▶ **Provided information**
★ ★ ★ ★

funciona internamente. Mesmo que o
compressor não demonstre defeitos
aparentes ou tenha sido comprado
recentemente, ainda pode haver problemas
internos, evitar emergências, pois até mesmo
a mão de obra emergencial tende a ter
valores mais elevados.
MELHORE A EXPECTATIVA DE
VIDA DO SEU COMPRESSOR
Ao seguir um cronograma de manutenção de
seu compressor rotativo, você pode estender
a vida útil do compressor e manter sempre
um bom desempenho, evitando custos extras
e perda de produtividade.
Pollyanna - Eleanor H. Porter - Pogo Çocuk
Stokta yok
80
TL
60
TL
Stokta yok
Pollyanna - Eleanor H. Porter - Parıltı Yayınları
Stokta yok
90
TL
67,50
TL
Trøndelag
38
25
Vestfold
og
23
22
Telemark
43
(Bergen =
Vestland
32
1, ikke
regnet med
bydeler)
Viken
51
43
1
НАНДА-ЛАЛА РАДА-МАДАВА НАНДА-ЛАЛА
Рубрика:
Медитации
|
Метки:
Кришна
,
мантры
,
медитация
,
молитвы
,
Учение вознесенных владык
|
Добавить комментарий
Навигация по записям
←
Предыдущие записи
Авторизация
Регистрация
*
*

★ ★ ★ ★

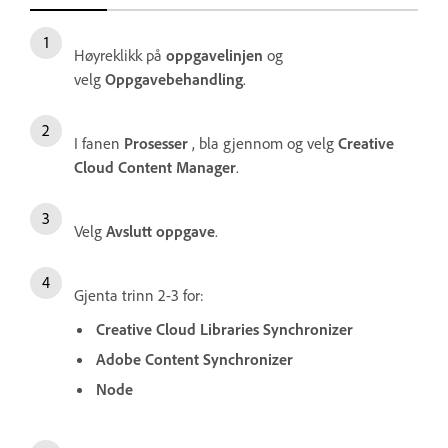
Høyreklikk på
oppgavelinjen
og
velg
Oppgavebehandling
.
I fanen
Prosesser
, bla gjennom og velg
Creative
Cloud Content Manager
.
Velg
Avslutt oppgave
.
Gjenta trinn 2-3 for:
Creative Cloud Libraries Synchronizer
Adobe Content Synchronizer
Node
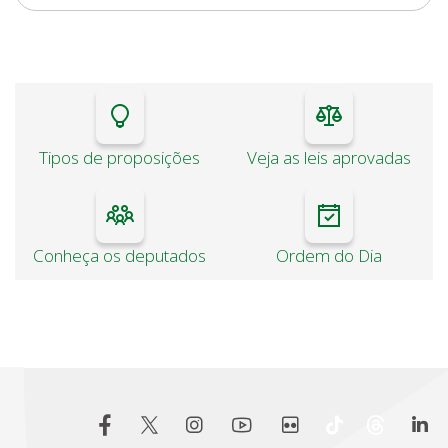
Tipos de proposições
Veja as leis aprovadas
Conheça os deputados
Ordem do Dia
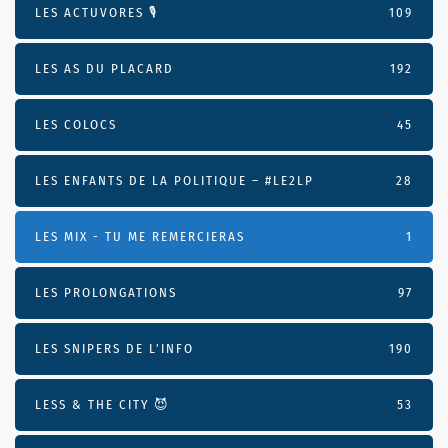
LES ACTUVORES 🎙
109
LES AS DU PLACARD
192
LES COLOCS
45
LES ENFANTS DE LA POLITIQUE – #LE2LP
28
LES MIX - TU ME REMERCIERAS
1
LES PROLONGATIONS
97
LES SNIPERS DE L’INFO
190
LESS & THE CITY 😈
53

★ ★ ★ ★

▶ **What is required**
Find the string "Porter" in the listing and return every line that holds it.

▶ **Finished task**
Pollyanna - Eleanor H. Porter - Pogo Çocuk
Pollyanna - Eleanor H. Porter - Parıltı Yayınları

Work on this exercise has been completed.